[Saved entries]

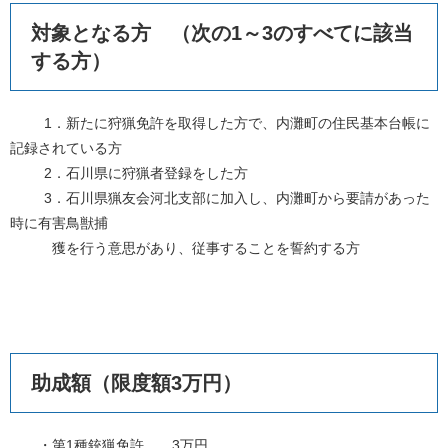
対象となる方 （次の1～3のすべてに該当
する方）
1．新たに狩猟免許を取得した方で、内灘町の住民基本台帳に
記録されている方
2．石川県に狩猟者登録をした方
3．石川県猟友会河北支部に加入し、内灘町から要請があった
時に有害鳥獣捕
獲を行う意思があり、従事することを誓約する方
助成額（限度額3万円）
・第1種銃猟免許 3万円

• Activity:
Repeat every line above exactly, but omit all images.

• Problem solution:
対象となる方 （次の1～3のすべてに該当
する方）
1．新たに狩猟免許を取得した方で、内灘町の住民基本台帳に
記録されている方
2．石川県に狩猟者登録をした方
3．石川県猟友会河北支部に加入し、内灘町から要請があった
時に有害鳥獣捕
獲を行う意思があり、従事することを誓約する方
助成額（限度額3万円）
・第1種銃猟免許 3万円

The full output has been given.